Three stories told, three countries represented, and three lives profiled. Despite the years that separate them, the trinity of humanity featured in Alan Gratz’s novel Refugee experience remarkable and horrifying similarities with intersecting conclusions.
Imagine feeling unwanted, dirty, and illegal. Imagine hearing sirens, soldiers, shouting, gunfire, breaking glass, and screams daily. Imagine thinking that if you want to live, you have to leave your homeland and all that is familiar. These are the realities of three refugees and their families: Josef Landau, a barely thirteen Jewish boy living in Germany in 1939 under the reign of Adolph Hitler; Isabel Fernandez, a pre-teen Cuban citizen enduring the fickle, power-hungry policies of Fidel Castro in 1994; and Mahmoud Bishara, a twelve-year old boy in Aleppo, Syria, ruled by President Assad in 2015.
With Refugee, Gratz puts a human face on the tragic reality of war, how it makes one twitchy, paranoid, and afraid; how it fills the heart with longing, terror, and loss; and how nothing is more important than family loyalty, desire for freedom, and a sense of humor and hope.

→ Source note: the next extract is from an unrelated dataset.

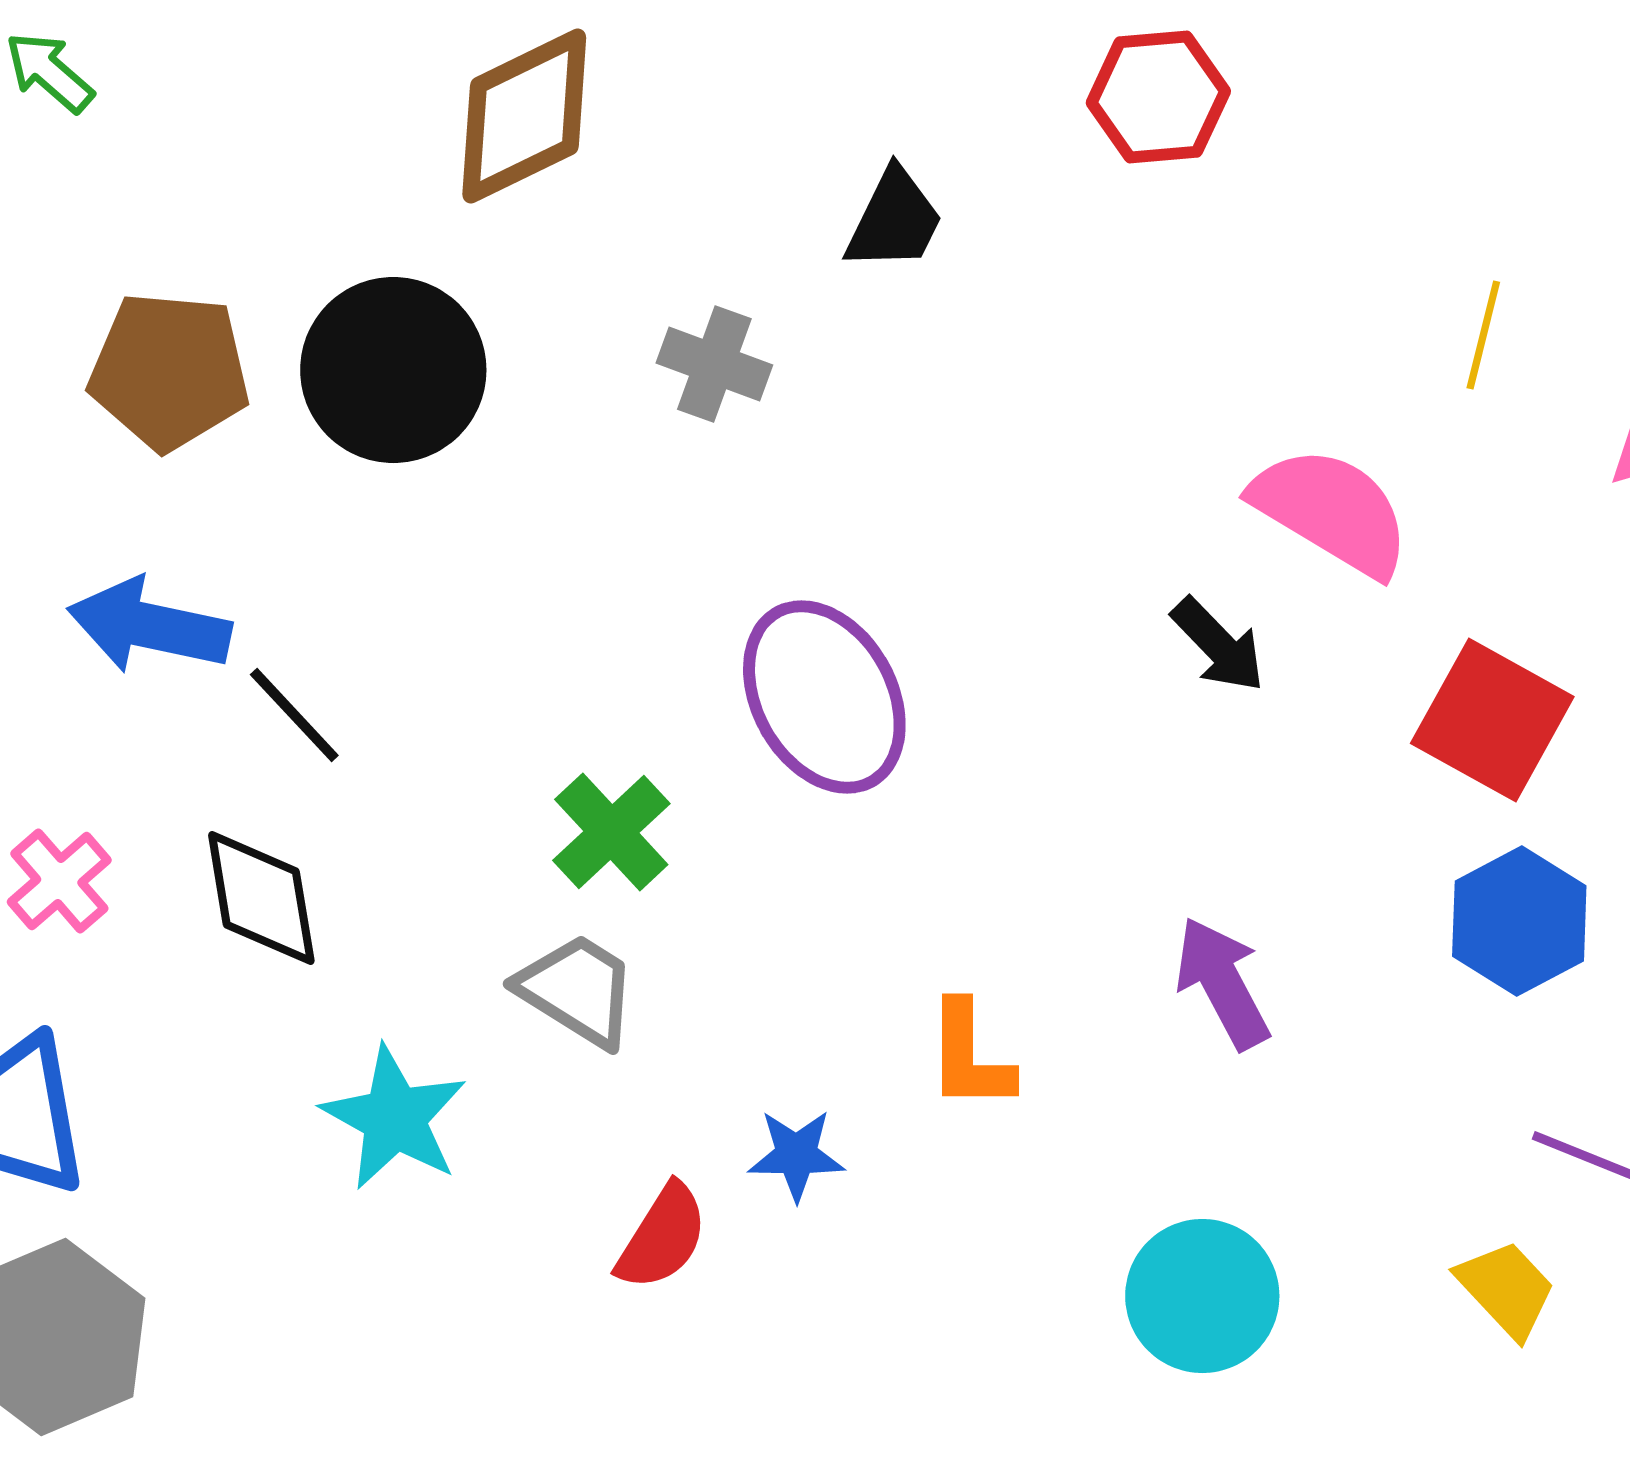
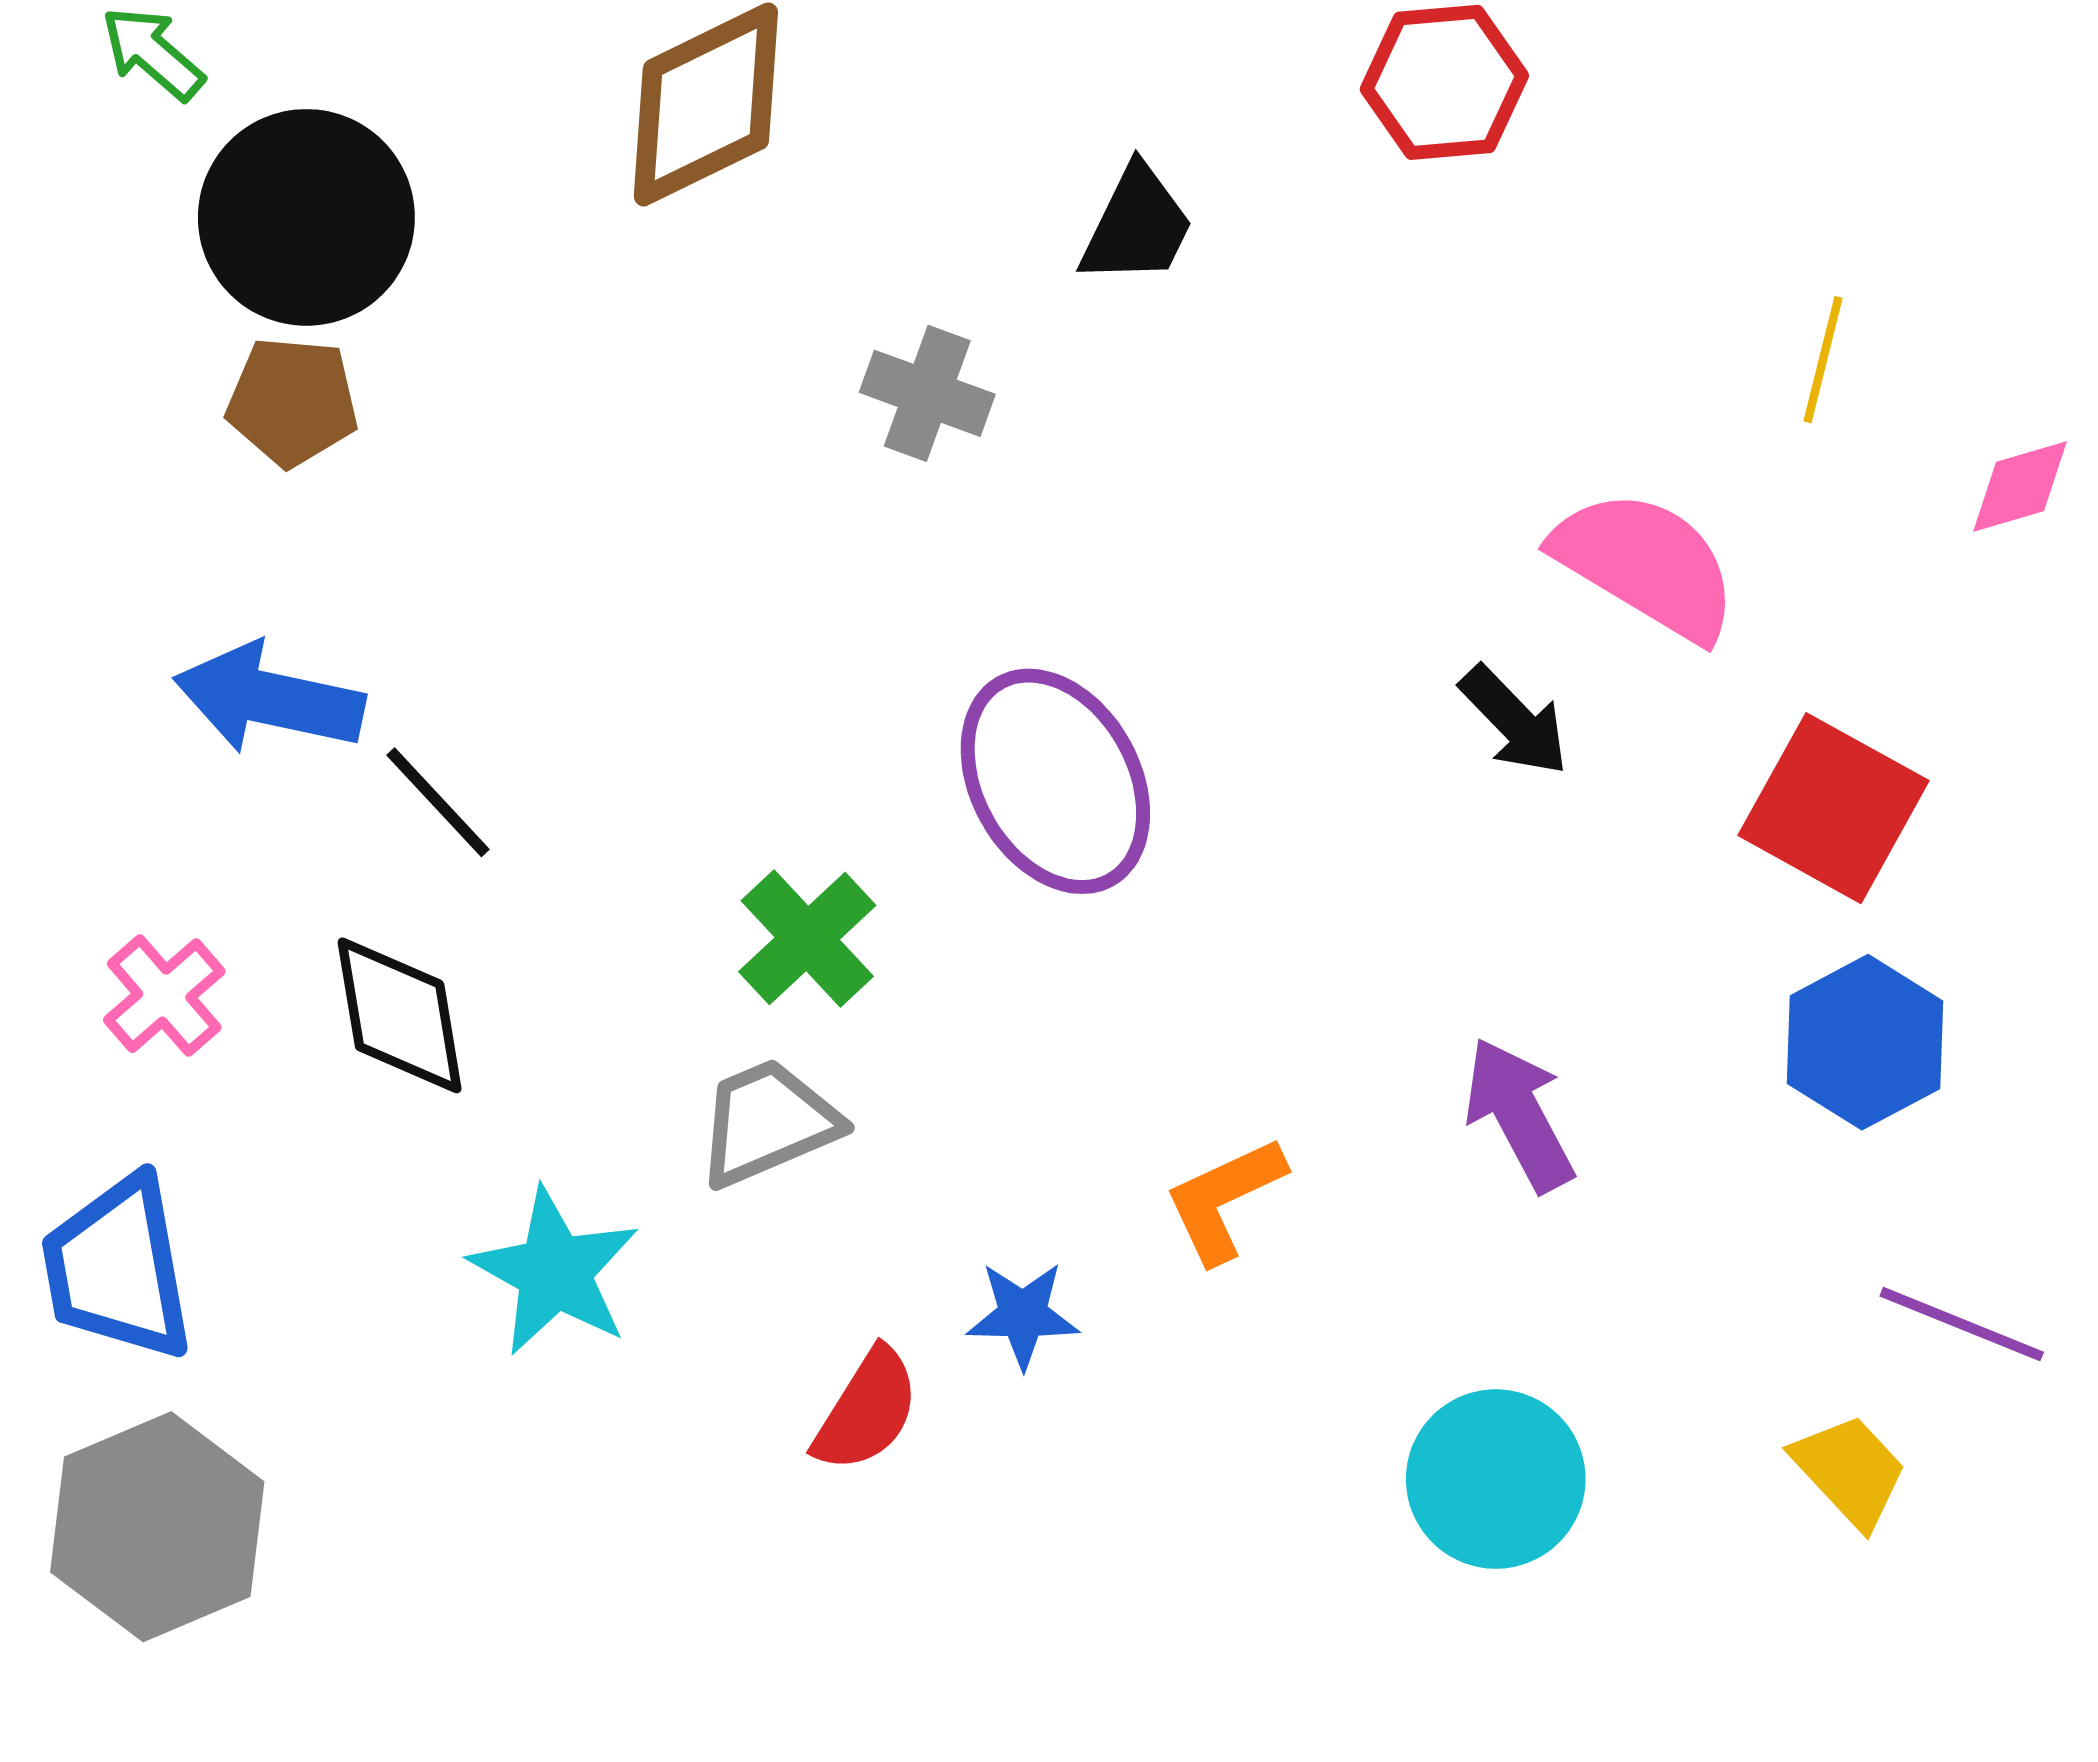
black circle: (393, 370) -> (306, 217), moved
brown pentagon: (169, 371) -> (292, 402), size x0.7
gray trapezoid: (577, 990) -> (768, 1123), turned -55
orange L-shape: (969, 1056) -> (1224, 1199), turned 65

Another of Gratz’s key points is how some things are invisible until they happen to us, that we may be blind to ignorance and hate as diseases until we are victims or until a story opens our eyes. This story has potential to open our eyes and our hearts. As I read, I found myself not only wishing for a promising tomorrow but nodding with sad agreement at Mahmoud’s realization: “They only see us when we do something they don’t want us to do” (214), “when we do something they don’t like” (302). When refugees stay where they are supposed to, whether that be in the ruins of Aleppo or behind the fences of a refugee camp, people can forget about them. But when refugees try to cross the border into another country or sleep on a shop’s front stoop or jump in front of a car or pray on the decks of ferries, people can’t ignore them any longer. Although being invisible in Syria kept Mahmoud alive, he begins to wonder if being invisible in Europe might be the death of him and his family. He eventually determines the real truth: “Whether you were visible or invisible, it was all about how other people reacted to you. . . . If you were invisible, the bad people couldn’t hurt you, that was true. But the good people couldn’t help you, either” (281).

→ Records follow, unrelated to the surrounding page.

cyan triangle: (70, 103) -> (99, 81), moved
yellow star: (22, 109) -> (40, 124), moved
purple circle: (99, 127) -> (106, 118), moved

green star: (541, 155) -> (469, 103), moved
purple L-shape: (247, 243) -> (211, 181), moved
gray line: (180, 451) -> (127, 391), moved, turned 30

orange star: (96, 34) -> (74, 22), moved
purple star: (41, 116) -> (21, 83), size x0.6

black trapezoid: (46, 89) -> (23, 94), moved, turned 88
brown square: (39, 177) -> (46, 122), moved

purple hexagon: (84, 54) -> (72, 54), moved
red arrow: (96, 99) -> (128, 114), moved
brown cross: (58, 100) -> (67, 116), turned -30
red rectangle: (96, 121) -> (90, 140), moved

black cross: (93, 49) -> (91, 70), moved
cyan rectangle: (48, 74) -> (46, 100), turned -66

Isabel, too, learns this truth. If you want to escape starvation and civil rights abuses, you have to make noise, take action, and make yourself heard. Because she realizes it is better to stand up and to stand out than to silently sit on the sidelines hoping things will get better, she trades her trumpet—her most valuable possession—for gasoline to escape Cuba, hoping to get her life back. To her, nothing is more important than keeping her family together and making it to Florida.
Sharing that commitment to family and hoping to escape the persecution and the murder of Jews in Germany, Josef takes risks and makes sacrifices to take back what was taken from him and his family: the Jewish rituals, customs, and cultural practices; the Torah, Hebrew prayers, and synagogue worship.
Although the characters are fictional, their tales are based on true stories. In the back matter of his book, Gratz includes facts about refugees, as well as route maps of paths travelled. Readers follow the three families on their journeys with three movements: escaping the horror that drives them from their homes, trying to survive ocean crossings and border patrols and criminals looking to profit, and then starting over in a new country to rebuild lives among citizens who often don’t speak the same language or practice the same religion or honor professional degrees.
With this eye-opening and heart-breaking book, Gratz humanizes the struggle of immigrants seeking survival, making it an important book for upper elementary students to learn about both historical and contemporary social issues.